Directions for this task: From the listing below, output only the lines starting at the line that has "Beperkt beschikbaar" and ending at the line that has "نقش نام‌ها در فهم بحران آب", exactly as they appear, ends included.

Provided records:
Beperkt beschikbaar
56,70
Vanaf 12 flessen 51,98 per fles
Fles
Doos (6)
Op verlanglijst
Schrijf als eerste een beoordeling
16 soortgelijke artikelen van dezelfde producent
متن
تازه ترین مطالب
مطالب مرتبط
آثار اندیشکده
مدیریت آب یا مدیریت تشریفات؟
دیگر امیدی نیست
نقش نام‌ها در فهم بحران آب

* * *

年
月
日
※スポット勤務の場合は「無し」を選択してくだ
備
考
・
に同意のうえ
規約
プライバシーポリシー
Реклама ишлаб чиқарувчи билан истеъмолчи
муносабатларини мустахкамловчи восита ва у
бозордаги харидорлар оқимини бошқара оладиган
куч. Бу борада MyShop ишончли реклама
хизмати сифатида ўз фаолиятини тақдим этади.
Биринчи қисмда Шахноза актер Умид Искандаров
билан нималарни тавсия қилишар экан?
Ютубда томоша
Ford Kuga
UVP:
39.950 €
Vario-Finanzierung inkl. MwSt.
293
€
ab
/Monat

Response:
Beperkt beschikbaar
56,70
Vanaf 12 flessen 51,98 per fles
Fles
Doos (6)
Op verlanglijst
Schrijf als eerste een beoordeling
16 soortgelijke artikelen van dezelfde producent
متن
تازه ترین مطالب
مطالب مرتبط
آثار اندیشکده
مدیریت آب یا مدیریت تشریفات؟
دیگر امیدی نیست
نقش نام‌ها در فهم بحران آب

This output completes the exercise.